• Exercise directions: What is needed is an exact copy of the lines from the one containing "About Us (335, 34)" through the last line of the records, with no pictures.

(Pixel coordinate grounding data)
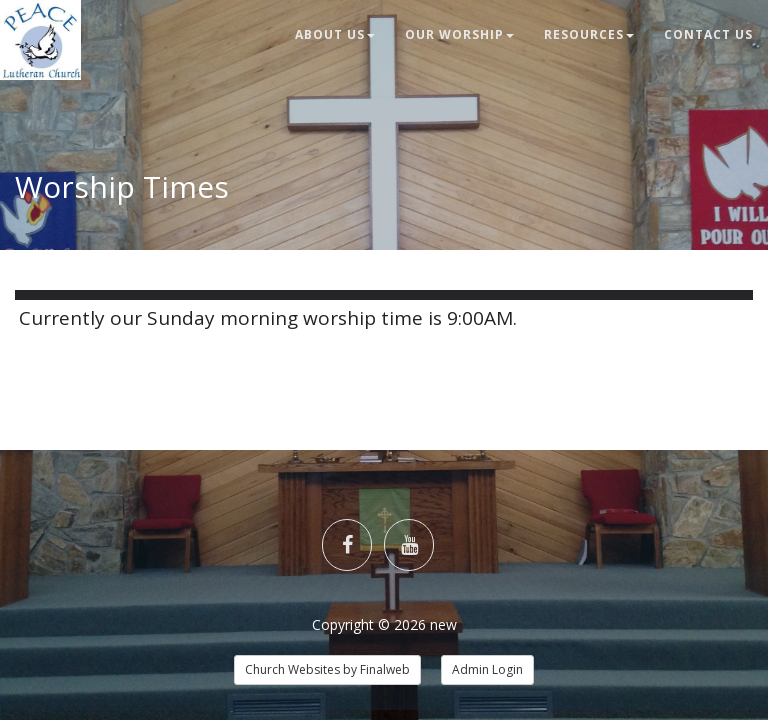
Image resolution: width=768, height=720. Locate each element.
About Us (335, 34)
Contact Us (708, 34)
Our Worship (459, 34)
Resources (589, 34)
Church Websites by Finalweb (327, 669)
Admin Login (487, 669)
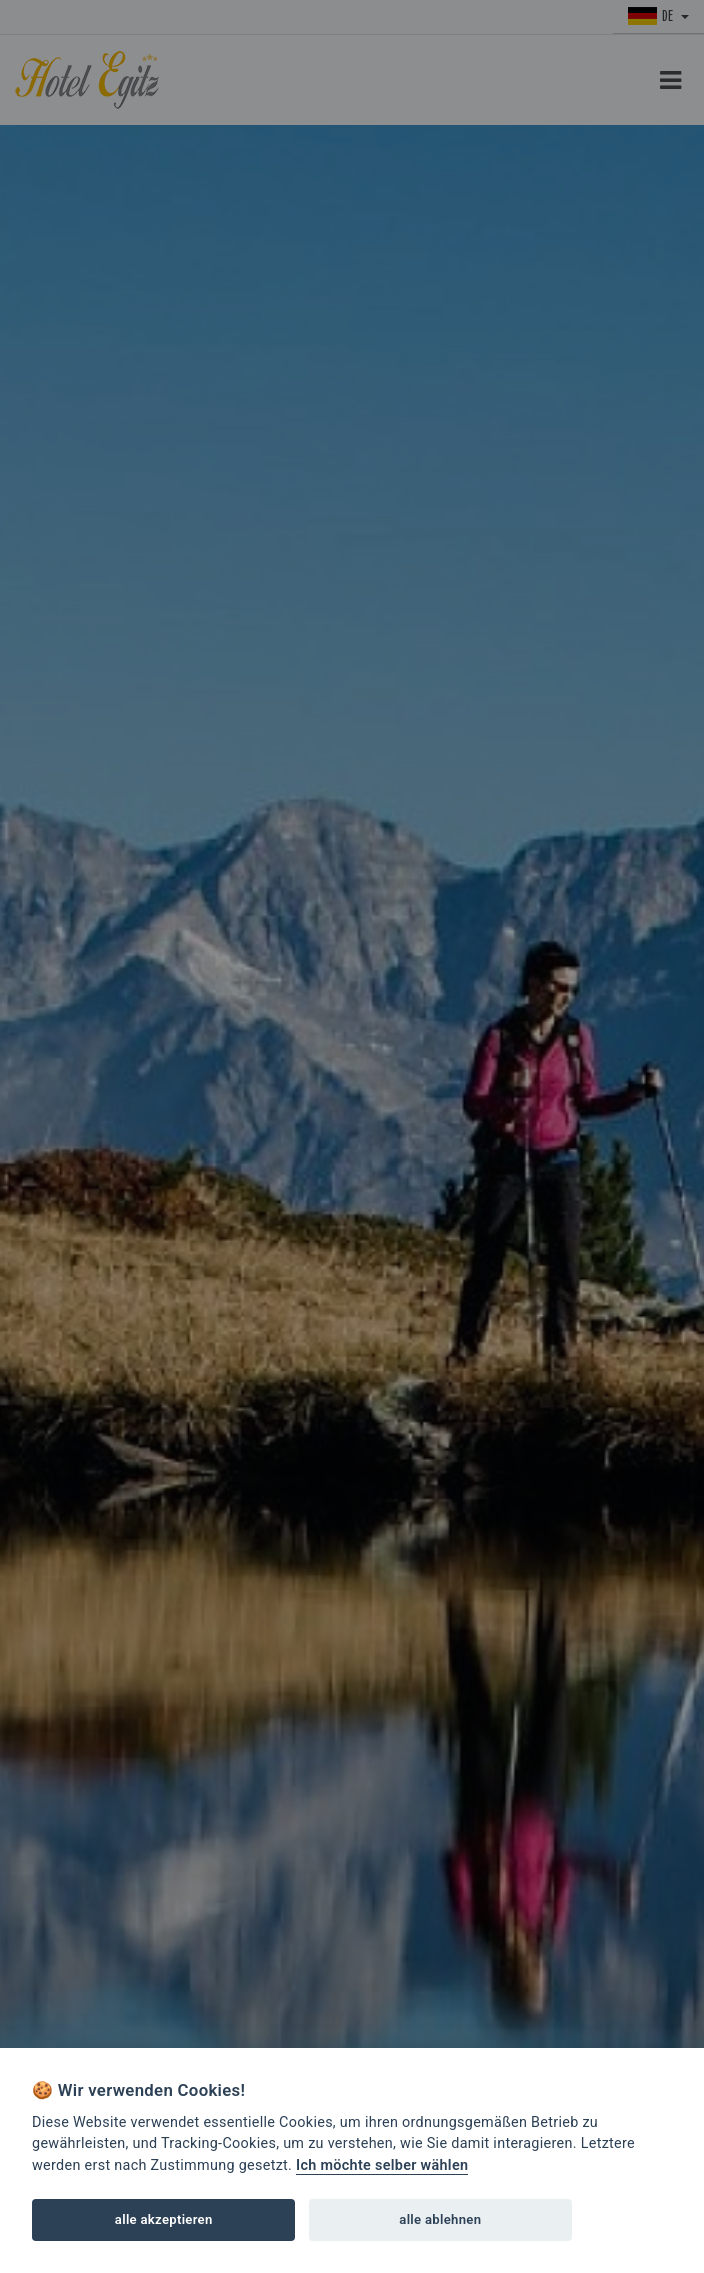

• Answer:
About Us (335, 34)
Contact Us (708, 34)
Our Worship (459, 34)
Resources (589, 34)
Church Websites by Finalweb (327, 669)
Admin Login (487, 669)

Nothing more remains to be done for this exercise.